I've heard rave reviews about La Manchas in an urban setting. Do I need to look for a Mini La Mancha, or is it reasonable to believe that the regular size La Mancha, being a somewhat smaller goat, would do okay in the space allocated for it? 
Also, when it comes to milking equipment and setting up a milk room - what is essential, what is very helpful, and what is just plain luxury?

These are my first questions - I'm sure there are plenty more to come, but I'd be thankful for any advice from those of you who are already goatie parents with all of that experience under your belts!

Thanks in advance for the advice!

Jill


----------



## StaceyRosado (Oct 5, 2007)

welcome Jill :wave:

Lamanchas are very sweet and mellow -- they should work fine for you situation :thumb:

as to the ivy -- never heard of it being poisonous but then again I dotn have ivy in my yard so I dont think about it. its on the editable list here http://fiascofarm.com/goats/poisonousplants.htm

Milk room: a shelf up high enough so the goats cant pull things down from it.


----------



## jillygoat (Jan 20, 2010)

Thank you Stacey. I checked out the Fias co site - and that put my mind at ease about the ivy. Maybe I'll even send them over to the neighbors to keep it from coming over the fence so much!

I'd love to hear from anyone that has experience with La Mancha - either full size or mini - and also if anyone has any advice on what is absolutely essential for a milk shed!

Thanks!

Jill


----------



## FunnyRiverFarm (Sep 13, 2008)

I think you'd really like Lamanchas in that setting. They are very adaptable and easy to handle. Plus, their milk is delicious


----------



## donbusbin (Aug 30, 2009)

I have a full sized LaMancha that my grandson just had to have. She was extremely friendly from the first meeting. She will dance on her hind feet for a cookie and will steal them from your pocket if given the opportunity. She can be vocal if she doesn"t get enough petting though.


----------



## nutmegfarm (Dec 23, 2009)

That sounds like plenty of room. the ivy thing I'm not 100% sure on. I raise LaManchas and they are my "test dummies" for the kids in 4-H in my county. They do clipping demos, showing demos...they're like stuffed animals! They are very sweet and I've NEVER had a bad tempered earless wonder!!

Hope you enjoy them!

http://nutmegfarm.webs.com/


----------



## wookiee (Oct 26, 2009)

Welcome! It's so wonderful to have goats at home! You will love them.
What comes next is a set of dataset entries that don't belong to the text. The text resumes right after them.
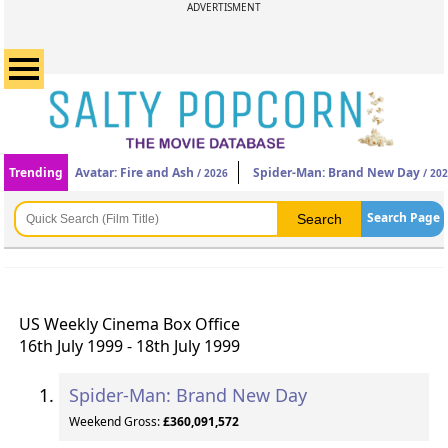
ADVERTISMENT
Trending
Avatar: Fire and Ash
Spider-Man: Brand New Day
/ 2026
/ 20
Search Page
US Weekly Cinema Box Office
16th July 1999 - 18th July 1999
Spider-Man: Brand New Day
Weekend Gross:
£360,091,572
I do have a question about the size space you mentioned. When I did my research, people were saying that you would need 1/2 acre for two or so Nigerian Dwarfs? Has that changed? Because to my calculations, 500 SF of run is 20 x 25 feet. And you said "them" so that is more than 1 full sized goat in that space. Am I misunderstanding?

I hope I was very misinformed in my initial looking around. I would love to have more than two goats in my 60 x 100 foot pen!!! :leap:


----------



## lissablack (Nov 30, 2009)

I think you would need a half acre for two nigerian dwarfs if you were only feeding them on pasture, and even then it would depend on where you are and how the pasture grows. If you are not relying on pasture to feed them you can have a lot more than that on a 1/2 acre. Everyone has different ideas about what works, but goats do fine in not so much space if they are taken care of properly.


----------



## Idahodreamer (Sep 19, 2009)

Ditto, lissablack

I kept 2 Nigerians and 2 standards in my 36' x 50' pen and they were fed hay and alfalfa pellets. There was no 'not enough space' issues because I let them out of their pens during chore time and play time so they could browse while I worked. My German Shepherd would watch over them for me and make sure they didn't wander far. *gosh, that brings back memories. . .can't wait to get back into goaties again this year.*
But anyway, if it's pasture you're relying on then yes, you'd need a bigger pen then 20 x 25. However if you're feeding hay, as long as there's enough room for them to run and play, they're good.


----------



## wookiee (Oct 26, 2009)

Whew, what a relief! So many knowledgeable people here on this board!

OP, When are your new babies coming home??? :clap:


----------



## goatiegurl*Oh (Nov 11, 2007)

I just got my lamanchas a little over a week ago,and I love them,they're very mellow,and friendly. :] I think they would be fine in that setting


----------